Терпение… Сколько раз мне так и хотелось взорвать весь участок. Просто создать новый, с новыми, большего объема реакторами, с дисциплиной, мировым уровнем и сплошь унифицированными деталями! Неужели это никому не понятно? Столь сложный технический аппарат минимум через десять лет уже изношен, из него выжато все.
Н-да, попробуй засеять пашню из пригоршни! Терпение…
Не знаю, почему я все еще так сердит, весь в напряжении, как натянутая струна, и говорю с таким ожесточением. Я мог бы сказать «Победа! Все-таки победа по всему фронту!» Через три дня конец месяца, происшествий не будет, мы впервые целый месяц стабильно держим план в рамках заданных показателей. Понимаешь ли ты: целый месяц! Впервые, после того как ушел Корнейс. Спустя год мы сделали рывок вперед. И тем не менее… Я не могу вывесить победные флаги и выступать с победными речами. Ты подвернулся очень кстати, чтоб я мог освободиться от всего: от ненависти, гнева, этого ушедшего года, от двух рядов вишневых деревьев, которые так и торчали у меня перед глазами.
Как мы этого добились, каким образом всем удалось это выполнить? Ты, демагог, хочешь отвлечь, подтолкнуть меня. Ну, ладно.
Иногда чувствуешь, как тобой овладевает какое-то глубокое желание узнать, что о тебе думают люди, без прикрас. «Когда вылетишь, шрапНЕЛЬ?» Ясное дело, такая фраза, написанная мелом, не дает покоя.

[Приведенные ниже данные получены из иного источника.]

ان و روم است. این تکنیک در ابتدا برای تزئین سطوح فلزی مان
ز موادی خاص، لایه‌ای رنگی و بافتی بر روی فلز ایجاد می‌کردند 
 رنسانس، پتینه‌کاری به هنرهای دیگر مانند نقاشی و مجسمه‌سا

Мне кажется, теперь она не появилась бы, а если б и появилась, то ее написал бы лишь какой-нибудь одиночка, чокнутый, кого никто не принимает всерьез. Знаешь ли ты, что больше всего я горжусь этим?
Известно ли им на комбинате, что я тоже могу гордиться?
Это настоящий бык, бесцеремонный громила, говорят они.
Часто приходится быть таким, еще чаще — казаться. Ты должен ясно видеть цель, не разбрасываться на мелочи. Бесцеремонный? Церемониться с крохоборами, умниками, перестраховщиками или, чего доброго, с отъявленными лентяями и лентяйствующими? Если вы об этом, то никогда!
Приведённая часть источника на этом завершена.